Coincidence, Categorization, and Consolidation: Learning to Recognize Sounds with Minimal Supervision

Aren Jansen

Dan Ellis

Shawn Hershey

R. Channing Moore

Manoj Plakal

Ashok Popat

Rif A. Saurous

Proceedings of ICASSP 2020 (2020) (to appear)

Download Google Scholar

Abstract

Humans do not acquire perceptual abilities like we train machines. While machine learning algorithms typically operate on large collections of randomly-chosen, explicitly-labeled examples, human acquisition relies far greater on multimodal unsupervised learning (as infants) and active learning (as children).
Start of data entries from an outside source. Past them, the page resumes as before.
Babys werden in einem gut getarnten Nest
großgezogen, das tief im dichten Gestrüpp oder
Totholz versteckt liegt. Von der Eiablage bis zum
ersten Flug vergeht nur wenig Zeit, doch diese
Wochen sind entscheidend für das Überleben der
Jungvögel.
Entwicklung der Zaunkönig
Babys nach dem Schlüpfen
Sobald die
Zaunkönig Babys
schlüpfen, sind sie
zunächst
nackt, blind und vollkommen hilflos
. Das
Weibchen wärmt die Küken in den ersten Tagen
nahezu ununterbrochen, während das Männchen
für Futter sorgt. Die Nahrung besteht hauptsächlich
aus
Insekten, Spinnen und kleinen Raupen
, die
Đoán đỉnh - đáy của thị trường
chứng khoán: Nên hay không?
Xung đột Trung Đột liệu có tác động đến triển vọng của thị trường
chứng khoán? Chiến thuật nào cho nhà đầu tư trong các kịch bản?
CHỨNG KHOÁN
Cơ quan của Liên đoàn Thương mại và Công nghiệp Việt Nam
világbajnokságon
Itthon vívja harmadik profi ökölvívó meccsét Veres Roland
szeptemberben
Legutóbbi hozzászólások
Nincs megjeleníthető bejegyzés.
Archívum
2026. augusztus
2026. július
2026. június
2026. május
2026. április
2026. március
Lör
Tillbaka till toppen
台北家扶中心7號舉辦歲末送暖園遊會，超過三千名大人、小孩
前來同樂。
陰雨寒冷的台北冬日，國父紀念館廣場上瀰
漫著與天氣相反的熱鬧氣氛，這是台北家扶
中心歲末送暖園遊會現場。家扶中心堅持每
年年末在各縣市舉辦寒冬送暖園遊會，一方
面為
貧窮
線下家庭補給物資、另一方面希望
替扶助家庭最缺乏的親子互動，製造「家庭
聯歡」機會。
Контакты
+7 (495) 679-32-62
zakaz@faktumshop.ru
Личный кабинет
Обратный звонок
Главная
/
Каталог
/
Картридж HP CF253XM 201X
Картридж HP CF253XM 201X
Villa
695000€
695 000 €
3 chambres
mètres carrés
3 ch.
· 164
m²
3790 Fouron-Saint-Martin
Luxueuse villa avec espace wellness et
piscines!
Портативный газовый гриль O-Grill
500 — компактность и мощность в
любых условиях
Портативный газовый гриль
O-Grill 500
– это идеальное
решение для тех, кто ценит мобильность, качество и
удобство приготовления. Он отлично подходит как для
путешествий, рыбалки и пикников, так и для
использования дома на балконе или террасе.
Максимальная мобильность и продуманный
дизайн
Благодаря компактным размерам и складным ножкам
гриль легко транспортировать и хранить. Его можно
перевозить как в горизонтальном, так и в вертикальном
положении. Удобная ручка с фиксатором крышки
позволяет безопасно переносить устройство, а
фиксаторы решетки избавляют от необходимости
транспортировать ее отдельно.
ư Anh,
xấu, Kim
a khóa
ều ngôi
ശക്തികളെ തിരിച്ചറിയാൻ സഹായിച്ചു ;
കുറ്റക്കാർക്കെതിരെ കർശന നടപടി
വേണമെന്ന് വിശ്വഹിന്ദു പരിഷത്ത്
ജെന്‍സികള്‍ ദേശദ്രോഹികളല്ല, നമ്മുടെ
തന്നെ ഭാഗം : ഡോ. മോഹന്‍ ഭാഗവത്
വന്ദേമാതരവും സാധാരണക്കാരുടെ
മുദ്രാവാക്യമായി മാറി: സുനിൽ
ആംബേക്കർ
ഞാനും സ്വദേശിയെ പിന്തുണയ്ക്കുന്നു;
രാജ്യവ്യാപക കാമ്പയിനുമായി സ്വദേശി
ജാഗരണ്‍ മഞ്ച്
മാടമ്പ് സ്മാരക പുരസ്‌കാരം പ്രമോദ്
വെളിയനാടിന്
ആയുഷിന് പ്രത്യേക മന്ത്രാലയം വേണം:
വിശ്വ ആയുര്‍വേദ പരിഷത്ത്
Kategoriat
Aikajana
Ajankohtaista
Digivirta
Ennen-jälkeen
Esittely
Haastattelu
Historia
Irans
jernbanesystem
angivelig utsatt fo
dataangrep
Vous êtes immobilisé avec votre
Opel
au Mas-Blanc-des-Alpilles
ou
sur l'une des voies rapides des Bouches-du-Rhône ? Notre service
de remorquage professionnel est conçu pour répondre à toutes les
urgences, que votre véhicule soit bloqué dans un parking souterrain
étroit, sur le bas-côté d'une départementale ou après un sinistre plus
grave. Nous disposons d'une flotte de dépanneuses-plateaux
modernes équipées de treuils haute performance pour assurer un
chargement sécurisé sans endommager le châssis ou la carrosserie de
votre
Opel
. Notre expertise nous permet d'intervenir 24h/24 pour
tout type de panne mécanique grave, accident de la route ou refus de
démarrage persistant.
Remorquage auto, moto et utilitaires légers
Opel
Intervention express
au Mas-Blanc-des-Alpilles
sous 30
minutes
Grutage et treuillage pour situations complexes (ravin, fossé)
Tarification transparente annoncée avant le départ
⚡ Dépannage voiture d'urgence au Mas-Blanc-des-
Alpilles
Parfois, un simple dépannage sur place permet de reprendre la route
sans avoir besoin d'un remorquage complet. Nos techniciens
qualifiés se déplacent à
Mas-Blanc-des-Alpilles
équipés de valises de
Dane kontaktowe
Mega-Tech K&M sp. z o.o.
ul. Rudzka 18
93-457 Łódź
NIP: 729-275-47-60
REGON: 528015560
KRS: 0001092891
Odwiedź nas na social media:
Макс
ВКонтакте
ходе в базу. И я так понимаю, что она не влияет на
With this motivation, we present a learning framework for sound representation and recognition that combines (i) a self-supervised objective based on a general notion of unimodal and cross-modal coincidence, (ii) a novel clustering objective that reflects our need to impose categorical structure on our experiences, and (iii) a cluster-based active learning procedure that solicits targeted weak supervision to consolidate hypothesized categories into relevant semantic classes. By jointly training a single sound embedding/clustering/classification network according to these criteria, we achieve a new state-of-the-art unsupervised audio representation and demonstrate up to 20-fold reduction in labels required to reach a desired classification performance.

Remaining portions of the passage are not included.